If you’re a US MD with okay numbers and you apply to 50+ FM or Peds programs, PDs don’t think, “Ambitious.” They think, “You either didn’t listen to anyone, or your school was covering itself by telling everyone to apply everywhere.”

They see your Dean’s Letter. They know.


Dermatology, Ortho, ENT, Plastics, Neurosurgery — the Blood Sport Fields

This is where the public advice is the most dishonest.

Every PD on a webinar will say some version of: “Quality over quantity. Make sure your application is strong and targeted.”

Then they go to the Association of Program Directors meeting and say numbers like this out loud.

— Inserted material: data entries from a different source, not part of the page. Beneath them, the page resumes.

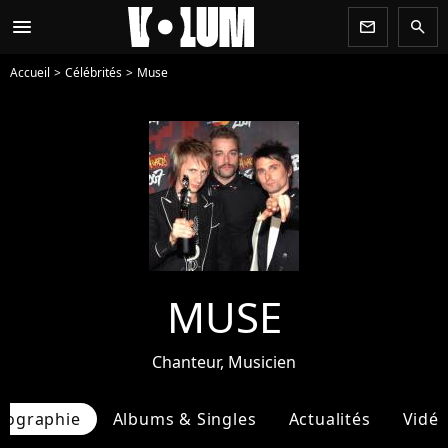
menu
newsletter
search
Accueil
Célébrités
Muse
MUSE
Chanteur, Musicien
iographie
Albums & Singles
Actualités
Vidé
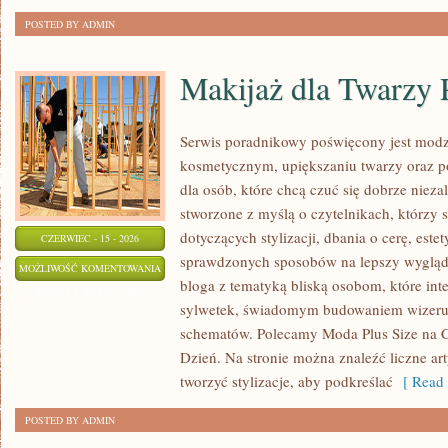
POSTED BY ADMIN
Makijaż dla Twarzy 
Serwis poradnikowy poświęcony jest modz
kosmetycznym, upiększaniu twarzy oraz 
dla osób, które chcą czuć się dobrze nieza
stworzone z myślą o czytelnikach, którzy 
dotyczących stylizacji, dbania o cerę, estet
CZERWIEC - 15 - 2026
sprawdzonych sposobów na lepszy wygląd. 
MAKIJAŻ
MOŻLIWOŚĆ KOMENTOWANIA
bloga z tematyką bliską osobom, które inte
DLA
ZOSTAŁA WYŁĄCZONA
sylwetek, świadomym budowaniem wizerun
TWARZY
schematów. Polecamy Moda Plus Size na C
PLUS
Dzień. Na stronie można znaleźć liczne art
SIZE
tworzyć stylizacje, aby podkreślać
[ Read 
POSTED BY ADMIN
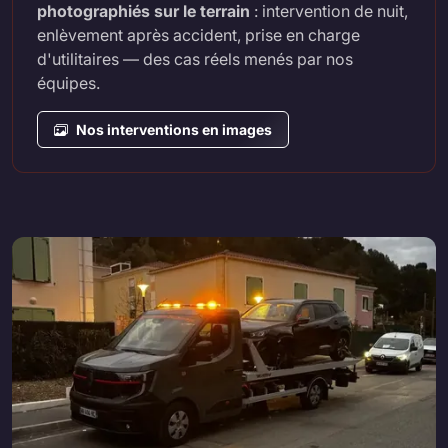
photographiés sur le terrain
: intervention de nuit,
enlèvement après accident, prise en charge
d'utilitaires — des cas réels menés par nos
équipes.
Nos interventions en images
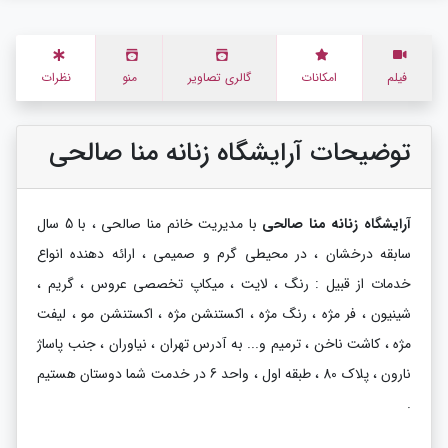
فیلم
امکانات
گالری تصاویر
منو
نظرات
توضیحات آرایشگاه زنانه منا صالحی
آرایشگاه زنانه منا صالحی
با مدیریت خانم منا صالحی ، با 5 سال
سابقه درخشان ، در محیطی گرم و صمیمی ، ارائه دهنده انواع
خدمات از قبیل : رنگ ، لایت ، میکاپ تخصصی عروس ، گریم ،
شینیون ، فر مژه ، رنگ مژه ، اکستنشن مژه ، اکستنشن مو ، لیفت
مژه ، کاشت ناخن ، ترمیم و... به آدرس تهران ، نیاوران ، جنب پاساژ
نارون ، پلاک 80 ، طبقه اول ، واحد 6 در خدمت شما دوستان هستیم
.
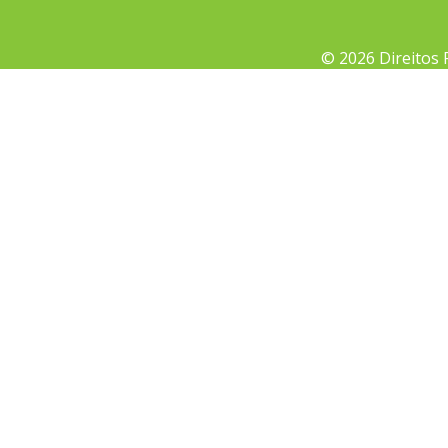
© 2026 Direitos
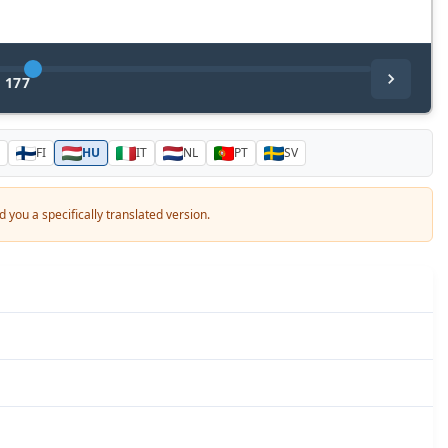
/
177
FI
HU
IT
NL
PT
SV
 you a specifically translated version.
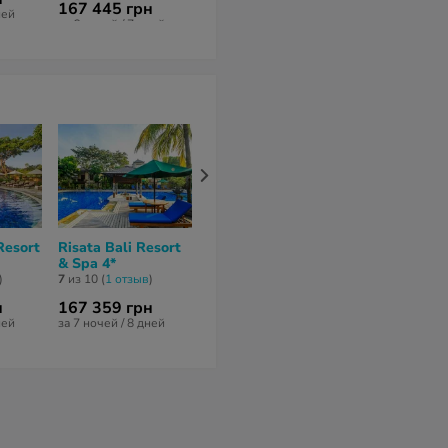
167 445 грн
ней
за 6 ночей / 7 дней
за 6 ночей / 7 
за 6 ночей / 7 дней
Resort
Risata Bali Resort
Aston Kuta Hotel &
Solaris Hote
& Spa 4*
Residence 4*
3*
)
7
из 10 (
1 отзыв
)
нет отзывов
нет отзывов
н
167 359 грн
156 955 грн
148 494 гр
ней
за 7 ночей / 8 дней
за 8 ночей / 9 дней
за 11 ночей / 1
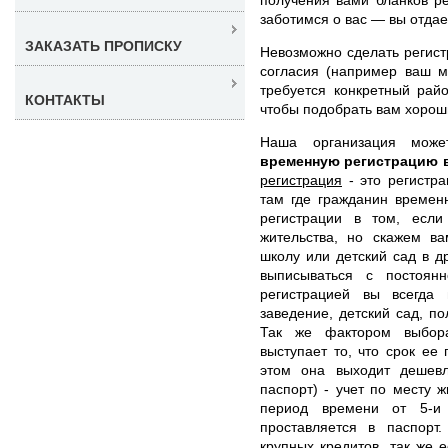
заботимся о вас — вы отда
ЗАКАЗАТЬ ПРОПИСКУ
Невозможно сделать регист
согласия (например ваш м
требуется конкретный рай
КОНТАКТЫ
чтобы подобрать вам хорош
Наша организация мож
временную регистрацию 
регистрация
- это регистра
там где гражданин времен
регистрации в том, есл
жительства, но скажем ва
школу или детский сад в д
выписываться с постоян
регистрацией вы всегда
заведение, детский сад, по
Так же фактором выбора
выступает то, что срок ее
этом она выходит дешев
паспорт) - учет по месту 
период времени от 5-и
проставляется в паспорт
крупных кредитов, так же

For the ultra-competitive specialties, here’s the quiet truth:

  • Dermatology
    Strong applicant (research, 250+ Step 2, derm letters): PD expectation: 50–70 programs
    Average-ish with gaps: 70–90+

  • Orthopedic Surgery
    Strong: 50–70
    Average / some weaker aspects: 70–90

  • ENT, Plastics, Neurosurgery
    Same general band: 50–80 depending on your profile

hbar chart: Derm, Ortho, ENT, Plastics, Neurosurg

Ultra-Competitive Specialty Expected Application Numbers
CategoryValue
Derm70
Ortho65
ENT60
Plastics60
Neurosurg55

Here’s what a derm PD said to me privately reviewing a borderline candidate:

“If they applied to under 40 derm programs with this CV, then they didn’t really want derm. Or they had no idea what was coming.”

Do some unicorns match derm with 25 applications? Sure. They’re not designing the unspoken rules. They’re the exception PDs secretly expect you not to assume you are.

These PDs know their match rates. They know how brutal it is. And they assume you do the obvious math: more apps, more shots.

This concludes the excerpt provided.